Since last September, long-range drones within Russia suggest that analysis from Ukrainian Group Front Eligibility Insights suggests a policy shifting to one of the strike’s emergency export revenues from ammunition depots.
Ukraine attempted to kill Gazprom twice this year, sending attack drones and destroying the Raskaya compressor that suppresses gas to Europe in the remaining Russian pipeline.
Russia said it defeated nine drones near a compressor in Russia’s Krasnodar region on January 13, and three more on March 1.
Ukraine also attempted to cut off the Russian crude off-road terminal at Novorossk in the Black Sea on February 17th, and managed to damage it.
Russian President Vladimir Putin’s priority to a ceasefire in the Black Sea this week was likely to aim to prevent further Ukraine’s attacks on Russia’s major economic lifelines before it even happened.
Ukraine appears to be the only loser in a “good politics” scenario with Russia.

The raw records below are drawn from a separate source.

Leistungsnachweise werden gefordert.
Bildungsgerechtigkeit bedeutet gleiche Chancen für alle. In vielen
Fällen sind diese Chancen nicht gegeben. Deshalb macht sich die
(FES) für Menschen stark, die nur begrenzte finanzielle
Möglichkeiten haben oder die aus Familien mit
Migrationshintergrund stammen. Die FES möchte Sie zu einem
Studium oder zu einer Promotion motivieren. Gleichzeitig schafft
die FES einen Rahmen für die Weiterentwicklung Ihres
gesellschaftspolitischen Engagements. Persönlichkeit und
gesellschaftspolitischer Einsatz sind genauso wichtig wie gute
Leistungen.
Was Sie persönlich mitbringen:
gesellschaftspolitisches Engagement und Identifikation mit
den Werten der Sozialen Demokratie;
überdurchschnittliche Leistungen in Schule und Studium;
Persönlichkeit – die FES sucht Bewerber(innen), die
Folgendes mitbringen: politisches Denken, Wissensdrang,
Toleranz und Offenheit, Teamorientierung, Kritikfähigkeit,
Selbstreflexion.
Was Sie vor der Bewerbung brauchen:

The International Energy Agency’s Global Energy Review on Monday found that the global decarbonisation efforts that Europe has played a leading role are beginning to show real results.
Global energy demand rose 2.2% last year, but emissions only increased by 0.8%, according to the IEA, renewable energy capacity increased by 700 GW. This is the 22nd annual record for new installed capacity.
According to the IEA, “growth in energy-related carbon dioxide (CO2) emissions continues to be isolated from global economic growth.”
Ember’s message was similar. Unlike Russia and the US, Europe is a poor hydrocarbon population.
According to Eurostat, the reliance on imported hydrocarbons meant that only 37% of the total energy needs were produced last year.
Ember believed that a paradigm shift to clean energy technology could not only save Ukraine from Russia, but also save Europe from climate change.